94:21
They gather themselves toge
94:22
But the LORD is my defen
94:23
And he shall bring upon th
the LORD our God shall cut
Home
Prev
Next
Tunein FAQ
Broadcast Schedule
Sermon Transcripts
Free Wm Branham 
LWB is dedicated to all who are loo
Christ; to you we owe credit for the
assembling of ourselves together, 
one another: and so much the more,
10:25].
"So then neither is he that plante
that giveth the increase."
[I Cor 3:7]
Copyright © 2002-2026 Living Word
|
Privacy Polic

= = =

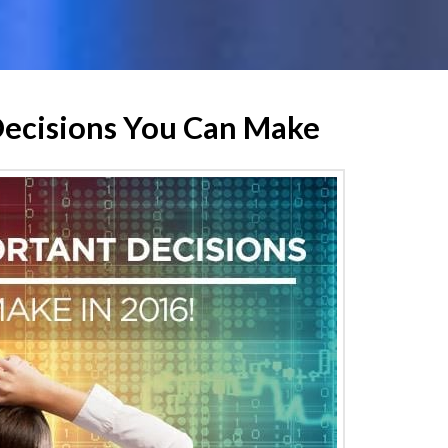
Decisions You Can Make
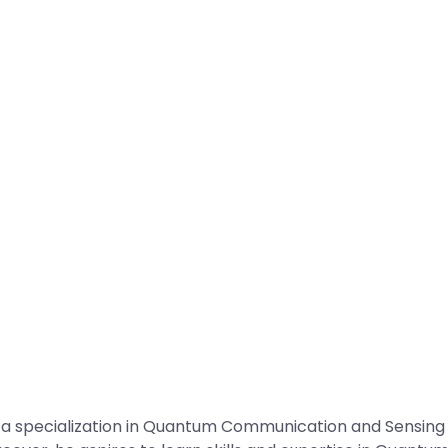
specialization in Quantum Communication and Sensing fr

= = =

*TASK OBJECTIVE*
Transcribe each line of the data above, unaltered, from the one where "that giveth the" appears to the one where "Privacy Polic" appears, inclusive of both.

*COMPLETED EXERCISE*
that giveth the increase."
[I Cor 3:7]
Copyright © 2002-2026 Living Word
|
Privacy Polic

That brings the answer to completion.